▶ [PROBLEM]:
Go over the entries and report the lines where the word "برای" occurs.

[[ RECORD SET open ]]

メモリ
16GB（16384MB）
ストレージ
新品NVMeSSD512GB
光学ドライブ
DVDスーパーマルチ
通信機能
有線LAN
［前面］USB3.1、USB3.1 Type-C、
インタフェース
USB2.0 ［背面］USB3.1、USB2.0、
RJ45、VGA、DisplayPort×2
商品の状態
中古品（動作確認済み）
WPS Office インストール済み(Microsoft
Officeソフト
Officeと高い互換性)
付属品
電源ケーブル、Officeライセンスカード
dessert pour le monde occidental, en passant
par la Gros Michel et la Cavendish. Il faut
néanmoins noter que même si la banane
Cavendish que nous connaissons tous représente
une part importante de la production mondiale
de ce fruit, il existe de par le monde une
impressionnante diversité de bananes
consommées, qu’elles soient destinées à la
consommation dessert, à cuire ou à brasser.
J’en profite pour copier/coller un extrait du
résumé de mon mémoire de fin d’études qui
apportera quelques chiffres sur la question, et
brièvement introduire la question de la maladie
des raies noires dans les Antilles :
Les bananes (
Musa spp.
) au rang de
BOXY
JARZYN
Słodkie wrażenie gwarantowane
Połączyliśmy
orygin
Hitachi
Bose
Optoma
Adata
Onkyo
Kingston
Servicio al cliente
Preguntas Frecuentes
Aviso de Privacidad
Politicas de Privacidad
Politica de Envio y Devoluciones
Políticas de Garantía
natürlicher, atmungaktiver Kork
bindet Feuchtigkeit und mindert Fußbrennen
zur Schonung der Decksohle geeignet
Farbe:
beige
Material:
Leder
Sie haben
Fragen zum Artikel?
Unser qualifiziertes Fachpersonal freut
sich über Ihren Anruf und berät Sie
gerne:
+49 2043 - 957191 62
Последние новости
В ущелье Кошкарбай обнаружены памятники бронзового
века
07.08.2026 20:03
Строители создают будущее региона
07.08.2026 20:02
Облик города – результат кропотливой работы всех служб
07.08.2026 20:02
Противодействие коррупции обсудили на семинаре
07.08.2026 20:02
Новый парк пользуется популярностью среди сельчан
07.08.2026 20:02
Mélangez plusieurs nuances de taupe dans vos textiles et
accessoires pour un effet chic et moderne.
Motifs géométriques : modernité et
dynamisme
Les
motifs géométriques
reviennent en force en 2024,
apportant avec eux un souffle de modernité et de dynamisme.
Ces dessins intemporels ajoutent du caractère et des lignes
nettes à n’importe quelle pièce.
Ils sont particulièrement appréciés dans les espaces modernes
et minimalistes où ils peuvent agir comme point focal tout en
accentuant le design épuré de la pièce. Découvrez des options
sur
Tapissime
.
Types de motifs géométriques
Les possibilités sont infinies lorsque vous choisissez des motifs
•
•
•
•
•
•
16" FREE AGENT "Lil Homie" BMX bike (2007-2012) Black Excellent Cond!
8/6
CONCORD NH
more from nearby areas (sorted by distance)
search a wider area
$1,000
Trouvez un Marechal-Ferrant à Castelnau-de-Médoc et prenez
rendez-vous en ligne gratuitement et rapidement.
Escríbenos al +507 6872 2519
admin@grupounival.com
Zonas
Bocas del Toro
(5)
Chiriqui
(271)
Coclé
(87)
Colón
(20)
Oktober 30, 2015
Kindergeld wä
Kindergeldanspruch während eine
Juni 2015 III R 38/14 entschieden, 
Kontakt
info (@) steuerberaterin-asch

[[ RECORD SET closed ]]
[[ RECORD SET open ]]

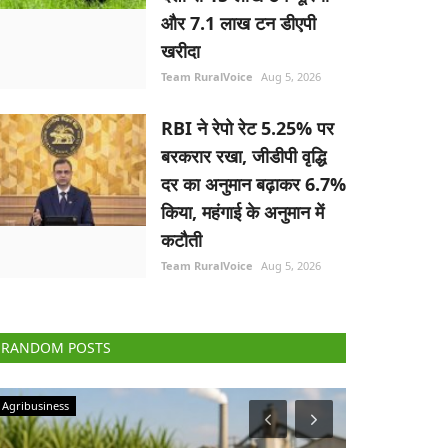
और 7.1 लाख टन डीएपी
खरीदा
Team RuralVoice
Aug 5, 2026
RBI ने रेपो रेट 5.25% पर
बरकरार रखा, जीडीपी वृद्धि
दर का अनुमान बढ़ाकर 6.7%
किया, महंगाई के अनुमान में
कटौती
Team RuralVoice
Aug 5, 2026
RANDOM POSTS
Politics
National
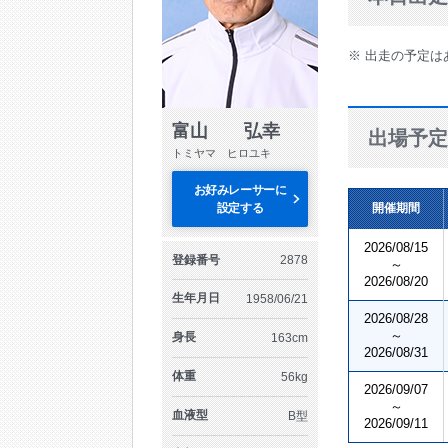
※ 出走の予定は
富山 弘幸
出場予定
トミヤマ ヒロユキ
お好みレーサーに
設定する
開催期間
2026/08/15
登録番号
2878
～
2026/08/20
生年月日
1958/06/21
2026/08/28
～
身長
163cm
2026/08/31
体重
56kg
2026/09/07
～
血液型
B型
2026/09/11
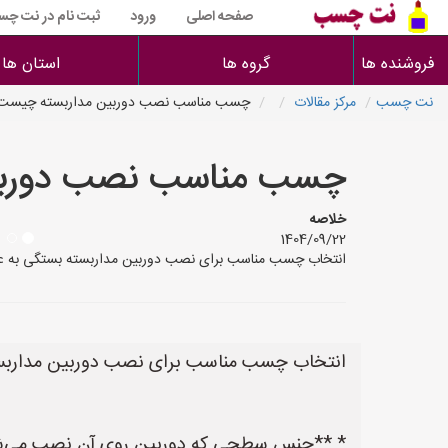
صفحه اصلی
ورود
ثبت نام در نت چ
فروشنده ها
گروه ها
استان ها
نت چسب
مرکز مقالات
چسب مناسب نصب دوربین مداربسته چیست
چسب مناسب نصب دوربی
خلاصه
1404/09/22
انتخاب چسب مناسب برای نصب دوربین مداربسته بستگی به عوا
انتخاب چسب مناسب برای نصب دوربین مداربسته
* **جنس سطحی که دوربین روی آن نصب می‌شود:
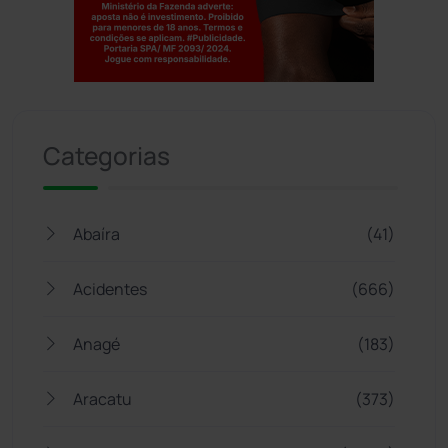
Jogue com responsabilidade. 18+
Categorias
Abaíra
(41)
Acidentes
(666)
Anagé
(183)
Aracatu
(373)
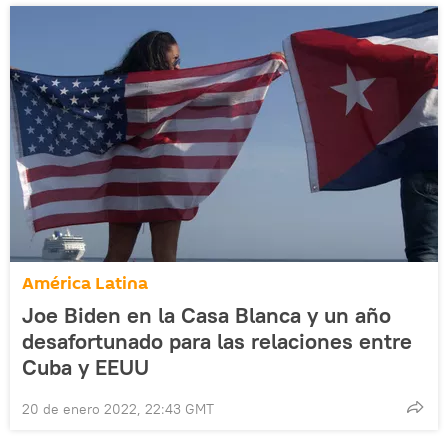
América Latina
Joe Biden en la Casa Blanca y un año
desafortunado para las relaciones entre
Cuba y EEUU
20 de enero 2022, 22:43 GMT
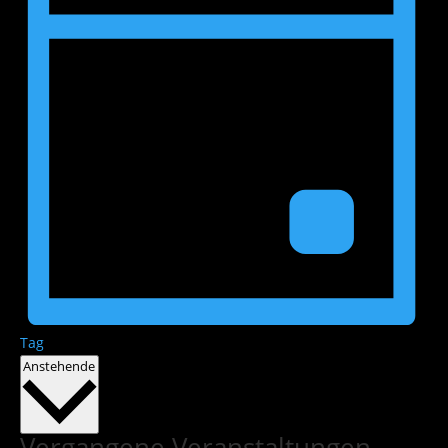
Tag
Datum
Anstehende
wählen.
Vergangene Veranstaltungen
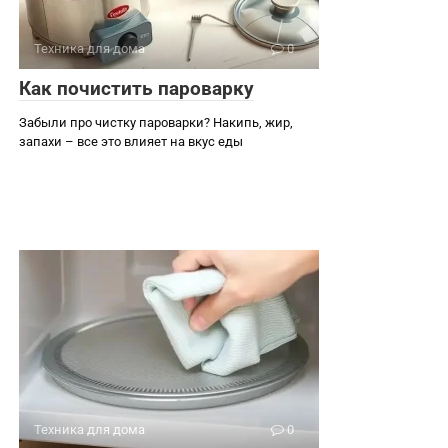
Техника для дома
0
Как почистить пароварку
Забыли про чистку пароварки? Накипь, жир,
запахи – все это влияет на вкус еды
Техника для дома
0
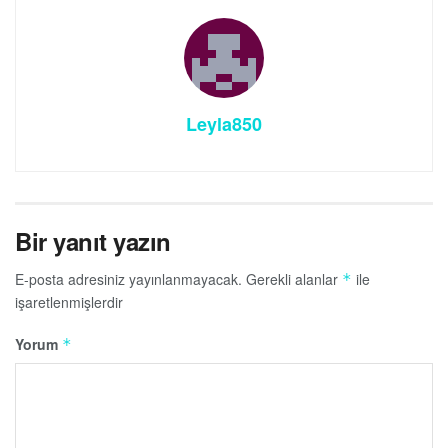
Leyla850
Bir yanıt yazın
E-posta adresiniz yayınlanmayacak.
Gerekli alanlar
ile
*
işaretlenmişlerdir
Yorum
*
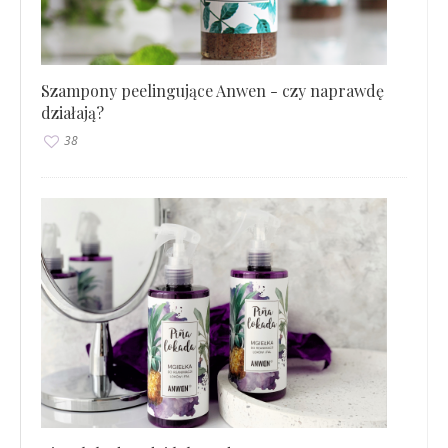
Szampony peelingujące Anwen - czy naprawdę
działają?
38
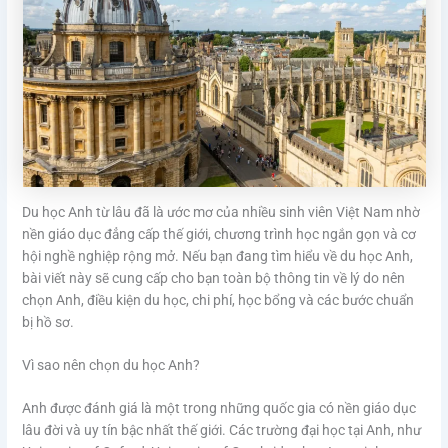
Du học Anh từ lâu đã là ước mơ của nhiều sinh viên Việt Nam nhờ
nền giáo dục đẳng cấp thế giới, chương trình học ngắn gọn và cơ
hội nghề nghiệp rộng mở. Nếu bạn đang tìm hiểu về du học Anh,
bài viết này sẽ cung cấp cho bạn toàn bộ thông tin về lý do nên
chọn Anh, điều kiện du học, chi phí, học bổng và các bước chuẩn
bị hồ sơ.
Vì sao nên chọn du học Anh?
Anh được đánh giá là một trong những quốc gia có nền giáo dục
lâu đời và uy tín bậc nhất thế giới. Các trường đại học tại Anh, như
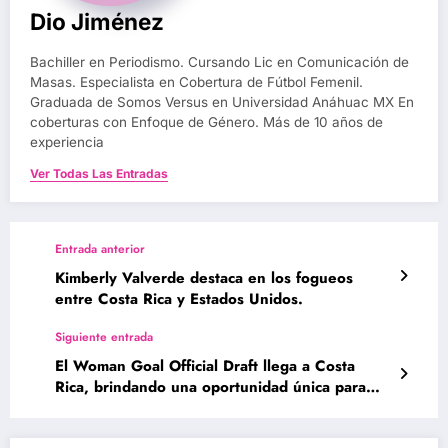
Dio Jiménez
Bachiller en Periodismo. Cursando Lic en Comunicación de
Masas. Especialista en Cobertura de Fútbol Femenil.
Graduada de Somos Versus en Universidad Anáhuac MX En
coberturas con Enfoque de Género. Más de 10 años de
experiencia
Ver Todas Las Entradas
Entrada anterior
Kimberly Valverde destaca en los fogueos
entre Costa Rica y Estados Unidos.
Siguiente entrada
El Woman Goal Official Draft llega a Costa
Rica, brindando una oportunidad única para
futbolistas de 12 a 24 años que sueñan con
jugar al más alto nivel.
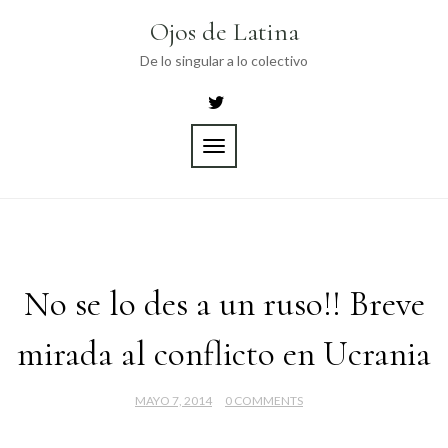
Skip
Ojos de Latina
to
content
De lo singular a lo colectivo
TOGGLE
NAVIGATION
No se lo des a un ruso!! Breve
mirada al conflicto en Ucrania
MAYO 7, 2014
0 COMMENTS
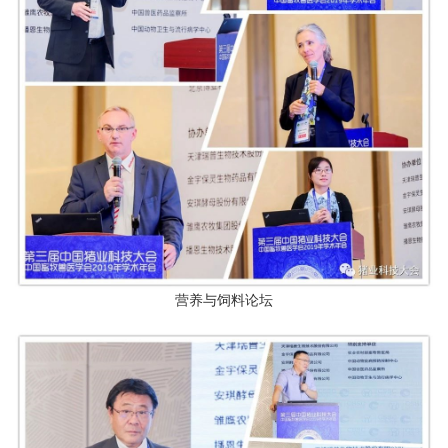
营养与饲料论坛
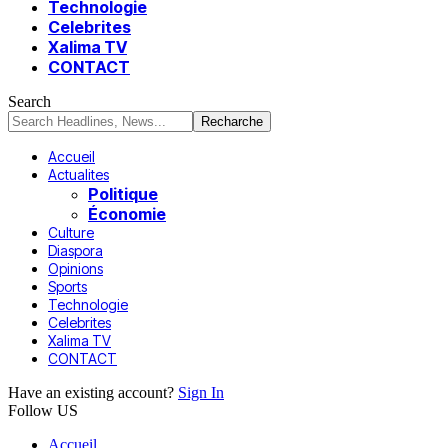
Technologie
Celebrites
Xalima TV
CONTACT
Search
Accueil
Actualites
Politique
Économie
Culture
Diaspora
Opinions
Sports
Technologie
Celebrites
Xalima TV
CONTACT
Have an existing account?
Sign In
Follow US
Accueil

[[ RECORD SET closed ]]

▶ [YOUR SOLUTION]:
انتخاب چسب مناسب برای نصب دوربین مداربسته بستگی به عوا
انتخاب چسب مناسب برای نصب دوربین مداربسته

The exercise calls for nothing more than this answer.